The Room on the Roof
- 1987 edition cover
- Author: Ruskin Bond
- Original title: The Room on the Roof
- Cover artist: Clarf Bishop Dean
- Language: English
- Series: Ruskin's famous Novels
- Genre: Fiction
- Publisher: Coward-McCann (original) Penguin Books (current)
- Publication date: 1956
- Publication place: India
- Media type: Paperback
- Pages: 184 pages (first edition)
- ISBN: 0140107835
- OCLC: 1579534
- Preceded by: N/A
- Followed by: Vagrants in the Valley

= The Room on the Roof =

1956 book by Ruskin Bond

The Room on the Roof is a novel written by Ruskin Bond.

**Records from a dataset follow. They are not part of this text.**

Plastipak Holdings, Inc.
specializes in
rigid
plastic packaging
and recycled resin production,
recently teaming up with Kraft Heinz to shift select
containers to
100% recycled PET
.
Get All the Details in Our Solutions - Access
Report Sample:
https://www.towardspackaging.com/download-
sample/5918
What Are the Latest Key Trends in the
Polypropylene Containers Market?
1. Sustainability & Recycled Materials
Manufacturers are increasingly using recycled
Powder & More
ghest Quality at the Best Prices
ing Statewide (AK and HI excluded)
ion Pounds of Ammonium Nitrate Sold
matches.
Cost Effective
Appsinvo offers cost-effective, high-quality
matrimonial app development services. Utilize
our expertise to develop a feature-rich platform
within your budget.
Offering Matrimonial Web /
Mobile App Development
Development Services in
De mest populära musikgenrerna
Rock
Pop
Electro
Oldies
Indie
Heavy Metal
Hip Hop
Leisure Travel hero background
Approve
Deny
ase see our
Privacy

It was Bond's first literary venture. Bond wrote the novel when he was seventeen and won the John Llewellyn Rhys Prize in 1957. The novel revolves around Rusty, an orphaned sixteen-year-old Anglo-Indian boy living in Dehradun. Due to his guardian Mr Harrison's strict ways, he runs away from his home to live with his Indian friends.

==Summary==
This is a story about an orphaned boy named Rusty, of Anglo-Indian descent, living in a European colony in Dehra (a place in Uttarakhand) with his guardian Mr. Harrison and the missionary's wife, who wanted him to stay away from Indians and groom him as a pure Englishman. However, in this process, Harrison’s stringent behavior perturbs Rusty’s flourishing teenage years. While walking home in the rain, he was offered help by Somi and Ranbir who go on to become his friends. Rusty is unhappy with his life at his guardian's house and longs for freedom.

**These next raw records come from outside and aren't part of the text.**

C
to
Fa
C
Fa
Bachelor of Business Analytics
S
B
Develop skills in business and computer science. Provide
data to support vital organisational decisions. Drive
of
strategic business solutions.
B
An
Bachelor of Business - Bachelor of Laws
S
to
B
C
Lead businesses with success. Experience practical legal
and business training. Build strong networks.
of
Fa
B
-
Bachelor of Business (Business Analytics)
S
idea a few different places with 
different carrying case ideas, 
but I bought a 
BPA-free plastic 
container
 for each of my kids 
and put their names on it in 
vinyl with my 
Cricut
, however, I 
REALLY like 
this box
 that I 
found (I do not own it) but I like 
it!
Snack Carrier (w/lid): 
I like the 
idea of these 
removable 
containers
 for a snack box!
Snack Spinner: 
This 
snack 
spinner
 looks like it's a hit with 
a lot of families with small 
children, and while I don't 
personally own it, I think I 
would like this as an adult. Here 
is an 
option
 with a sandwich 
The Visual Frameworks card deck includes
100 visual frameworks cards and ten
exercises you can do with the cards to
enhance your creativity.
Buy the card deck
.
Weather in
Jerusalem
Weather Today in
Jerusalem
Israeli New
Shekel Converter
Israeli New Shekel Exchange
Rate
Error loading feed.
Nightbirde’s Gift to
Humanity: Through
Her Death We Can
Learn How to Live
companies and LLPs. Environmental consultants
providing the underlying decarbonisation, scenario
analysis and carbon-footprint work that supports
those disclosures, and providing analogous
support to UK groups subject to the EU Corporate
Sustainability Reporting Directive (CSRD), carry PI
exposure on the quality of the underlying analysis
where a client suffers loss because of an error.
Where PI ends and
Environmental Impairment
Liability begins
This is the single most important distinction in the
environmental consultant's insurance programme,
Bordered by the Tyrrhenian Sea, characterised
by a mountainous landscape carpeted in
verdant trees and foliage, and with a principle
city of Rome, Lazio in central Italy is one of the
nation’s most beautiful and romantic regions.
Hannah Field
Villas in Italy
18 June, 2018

He runs away from his home and lives with his friend Somi, who gets him a job as an English teacher for Kishen (Mr.Kapoor's son). At Mr.Kapoor's house, he is given a room on the roof. Mr.Kapoor is a drunkard, who has a beautiful wife, Meena Kapoor. Rusty and Meena fall in love with each other. On the way to Delhi, Meena dies in a car crash. Kishen is sent to stay with his aunt and Mr.Kapoor remarries. Rusty decides to leave India and go to England as none of his friends remain in Dehra. He decides to visit Kishen before leaving for England. In Haridwar, he learns that Kishen has run away from home and become a thief. He meets Kishen and they both leave for Dehra, where Kishen plans on opening a chaat shop and making Rusty an English professor.

==Characters==
- Rusty: an orphan boy
- Mr John Harrison: A strict guardian of Rusty
- The Missionary's wife
- Kishen: Mr. Kapoor's Son and Rusty's friend.
- Mrs Meena Kapoor: Kishen's mother
- Mr Kapoor: Kishen's father
- Somi: A Sikh boy, Rusty's friend and a partner
- Ranbir: A muscular boy and the best wrestler in the bazaar.
- Suri: A bespectacled and bony boy and Somi's friend, known for his reputation as a spy.
- Prickly Heat: Suri's dog
- Sweeper boy

==Reception==
Upon release, the book received positive reviews. Santha Rama Rau of The New York Times commented "Like an Indian bazaar itself, the book is filled with the smells, sights, sounds, confusion and subtle organization of ordinary Indian life". Herald Tribune said that the book "has a special magic of its own". San Francisco Chronicle said that the book has "considerable charm and spontaneity".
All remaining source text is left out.